The FCC plans Wednesday to release an outline of the 83 media-related regs it has taken off the books as part of an overall regulatory review as well as in response to the President's call for reviewing all regulations for their impact on jobs, innovation and the economy.
"The Fairness Doctrine is a relic of an earlier era when government officials thought they knew best what news and information the American people wanted and needed," said Upton and Walden in a joint statement. "The rules are outdated and needlessly endanger our sacred freedoms of speech and the press. The FCC has finally done what it should have done 20 years ago: It has scrapped the Fairness Doctrine once and for all."
As to the other 82 regs the FCC is pruning -- many for reasons of duplication or, in at least one case, because a court struck it down in the mid-1990s -- the legislators said they were pleased, and were also pleased that the FCC was planning to submit a plan for reviewing other regs in response to a request by the President. But they were not ready to let the FCC off the deregulatory hook.
"[R]eal regulatory reform requires more. Regulators should propose rules before adopting them, give the public adequate time to review those rules, and only adopt rules if the benefits outweigh the costs," they said. "The FCC has not always followed these best practices, and that's why we are moving forward on FCC process reform. Good government practices -- transparent government practices -- are a necessary ingredient for eliminating the regulatory overhang that deters the investment and job creation our economy so desperately needs." They did not cite the FCC's network neutrality rulemaking, but that has been one of their examples of rules that they believe did not fit the above criteria for adequate review and cost-benefit analysis.

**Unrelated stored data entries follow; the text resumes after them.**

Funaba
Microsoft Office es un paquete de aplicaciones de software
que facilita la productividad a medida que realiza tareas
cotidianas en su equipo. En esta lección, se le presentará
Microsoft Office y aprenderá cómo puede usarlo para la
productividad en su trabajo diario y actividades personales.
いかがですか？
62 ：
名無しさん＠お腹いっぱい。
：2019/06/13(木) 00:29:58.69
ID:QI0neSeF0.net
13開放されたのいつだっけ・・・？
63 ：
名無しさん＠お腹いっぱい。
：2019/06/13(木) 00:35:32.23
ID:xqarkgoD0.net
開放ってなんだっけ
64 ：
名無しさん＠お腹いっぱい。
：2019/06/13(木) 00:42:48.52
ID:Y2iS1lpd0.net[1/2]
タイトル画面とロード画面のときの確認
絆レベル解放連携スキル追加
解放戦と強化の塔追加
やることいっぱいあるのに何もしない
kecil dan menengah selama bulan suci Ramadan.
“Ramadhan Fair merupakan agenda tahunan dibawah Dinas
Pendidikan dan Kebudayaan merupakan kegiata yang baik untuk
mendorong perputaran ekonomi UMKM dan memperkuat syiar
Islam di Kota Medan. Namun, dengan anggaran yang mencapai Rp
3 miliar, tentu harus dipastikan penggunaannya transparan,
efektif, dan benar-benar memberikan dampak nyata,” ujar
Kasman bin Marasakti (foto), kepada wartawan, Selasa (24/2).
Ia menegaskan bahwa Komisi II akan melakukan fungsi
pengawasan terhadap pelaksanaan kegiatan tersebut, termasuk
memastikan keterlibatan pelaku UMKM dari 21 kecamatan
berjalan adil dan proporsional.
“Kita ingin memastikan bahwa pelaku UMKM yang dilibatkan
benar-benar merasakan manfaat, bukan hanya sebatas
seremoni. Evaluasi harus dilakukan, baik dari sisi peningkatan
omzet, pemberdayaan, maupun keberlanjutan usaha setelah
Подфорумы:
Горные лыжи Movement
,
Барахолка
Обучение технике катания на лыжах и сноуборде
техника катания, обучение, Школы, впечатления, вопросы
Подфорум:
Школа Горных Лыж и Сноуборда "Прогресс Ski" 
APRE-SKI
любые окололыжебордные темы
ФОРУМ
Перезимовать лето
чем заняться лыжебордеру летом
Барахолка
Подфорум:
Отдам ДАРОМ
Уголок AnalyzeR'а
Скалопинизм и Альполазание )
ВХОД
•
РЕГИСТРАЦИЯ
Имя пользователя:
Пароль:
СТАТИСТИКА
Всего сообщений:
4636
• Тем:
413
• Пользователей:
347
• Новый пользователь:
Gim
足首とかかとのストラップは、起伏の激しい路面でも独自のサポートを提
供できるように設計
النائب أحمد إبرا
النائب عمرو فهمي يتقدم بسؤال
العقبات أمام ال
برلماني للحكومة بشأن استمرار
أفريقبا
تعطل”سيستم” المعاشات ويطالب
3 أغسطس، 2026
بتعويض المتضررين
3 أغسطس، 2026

Upton and Walden had called for the commission to remove the doctrine from the Code of Federal Regulations after Republican FCC Commissioner McDowell pointed out in a speech that it remained on the books, ready to be revived if a different FCC chose to enforce it. A Republican-led FCC stopped enforcing the doctrine in 1987 as an unconstitutional speech restriction.
FCC Chairman Julius Genachowski said the FCC was planning to do just that as part of an ongoing reg review, and set an August target.